As we roll toward the end of 2017, the U.S. hotel market is poised to log another record-breaking year in terms of the dollar amount collected in fees and surcharges—$2.7 billion. The increase for 2017 reflects both a higher number of occupied rooms as well as “slightly more” categories of fees and surcharges, according to Bjorn Hanson, PhD, NYU School of Professional Studies, in a recent Trends Analysis Report.
Hanson is seeing a number of trends in these highly profitable extra charges:
• The largest increase is in fees for cancelled reservations. While many hotels years ago eliminated policies that allowed fee-free, same-day cancelling, a number of hotels are now charging for cancellations within two, and even three, days of arrival.
• Early check-in fees are on the rise, especially at resorts. Hanson reports that there’s been an uptick in the number of hotels charging extra for guests to get in their rooms before the 3:00 p.m. check-in time—even if the room is ready.
• Other recently introduced fees include those for holding checked luggage after checkout, and unattended surface parking.

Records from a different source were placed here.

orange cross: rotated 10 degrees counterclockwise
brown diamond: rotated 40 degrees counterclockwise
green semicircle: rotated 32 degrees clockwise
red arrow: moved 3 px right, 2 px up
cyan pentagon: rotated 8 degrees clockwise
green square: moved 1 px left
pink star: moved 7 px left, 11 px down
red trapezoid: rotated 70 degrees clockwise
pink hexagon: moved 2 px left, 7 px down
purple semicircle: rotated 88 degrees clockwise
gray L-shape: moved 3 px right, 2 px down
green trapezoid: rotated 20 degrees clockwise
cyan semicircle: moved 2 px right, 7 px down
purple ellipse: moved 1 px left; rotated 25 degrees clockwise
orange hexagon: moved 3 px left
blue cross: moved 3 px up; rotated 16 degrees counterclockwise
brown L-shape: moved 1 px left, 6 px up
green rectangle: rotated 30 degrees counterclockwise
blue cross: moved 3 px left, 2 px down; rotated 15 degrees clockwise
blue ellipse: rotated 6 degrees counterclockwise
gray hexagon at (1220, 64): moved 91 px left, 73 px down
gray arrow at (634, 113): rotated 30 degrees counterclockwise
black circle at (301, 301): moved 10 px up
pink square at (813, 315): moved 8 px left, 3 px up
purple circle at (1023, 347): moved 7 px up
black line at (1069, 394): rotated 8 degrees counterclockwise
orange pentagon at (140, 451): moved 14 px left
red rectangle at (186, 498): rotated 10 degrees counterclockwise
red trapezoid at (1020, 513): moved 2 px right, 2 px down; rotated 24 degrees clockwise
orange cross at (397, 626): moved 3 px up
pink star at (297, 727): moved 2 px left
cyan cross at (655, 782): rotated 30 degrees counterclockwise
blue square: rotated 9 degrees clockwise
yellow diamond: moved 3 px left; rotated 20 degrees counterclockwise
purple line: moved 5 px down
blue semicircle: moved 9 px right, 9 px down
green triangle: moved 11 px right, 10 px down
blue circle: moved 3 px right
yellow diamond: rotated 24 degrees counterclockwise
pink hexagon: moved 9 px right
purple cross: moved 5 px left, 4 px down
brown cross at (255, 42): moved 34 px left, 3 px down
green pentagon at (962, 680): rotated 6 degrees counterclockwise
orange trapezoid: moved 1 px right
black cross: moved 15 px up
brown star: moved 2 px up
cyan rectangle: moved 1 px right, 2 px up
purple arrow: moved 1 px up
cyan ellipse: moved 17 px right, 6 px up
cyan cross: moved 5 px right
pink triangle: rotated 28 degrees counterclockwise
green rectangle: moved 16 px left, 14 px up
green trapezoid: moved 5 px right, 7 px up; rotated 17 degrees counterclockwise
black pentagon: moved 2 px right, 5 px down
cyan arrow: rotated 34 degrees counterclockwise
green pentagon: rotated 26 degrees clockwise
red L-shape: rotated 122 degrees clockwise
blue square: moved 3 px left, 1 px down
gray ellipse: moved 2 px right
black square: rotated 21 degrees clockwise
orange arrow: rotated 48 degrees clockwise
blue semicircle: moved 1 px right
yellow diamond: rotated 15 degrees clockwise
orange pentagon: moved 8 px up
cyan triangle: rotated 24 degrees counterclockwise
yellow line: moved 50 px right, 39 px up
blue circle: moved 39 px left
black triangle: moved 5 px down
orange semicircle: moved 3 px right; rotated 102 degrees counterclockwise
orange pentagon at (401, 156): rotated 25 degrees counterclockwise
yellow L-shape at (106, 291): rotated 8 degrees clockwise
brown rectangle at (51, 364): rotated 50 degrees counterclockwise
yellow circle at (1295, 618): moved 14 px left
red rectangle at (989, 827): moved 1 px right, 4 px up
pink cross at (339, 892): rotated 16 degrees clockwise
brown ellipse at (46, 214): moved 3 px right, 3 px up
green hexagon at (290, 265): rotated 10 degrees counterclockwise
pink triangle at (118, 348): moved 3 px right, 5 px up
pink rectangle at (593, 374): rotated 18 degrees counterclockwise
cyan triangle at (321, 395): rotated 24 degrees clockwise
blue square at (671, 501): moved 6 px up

• For groups, Hanson is seeing new or increased charges for set-up and breakdown of meeting rooms, hiring bartenders and other event staff, and administrative fees for master folio billing.
• On a positive note, hotels are lowering fees and surcharges for high-speed Internet service.
Other examples of hotel fees that planners need to budget for—or negotiate out—include those for early departures, use of the business center, sending and receiving overnight packages, room service delivery, mini-bar restocking, in-room safes, and selecting a specific room type, as well as the more general resort or amenity fee.
Hanson reports that fees and surcharges, which began emerging in the hotel industry about 20 years ago, have increased annually except for periods around 2001 and 2008 when hotel demand declined.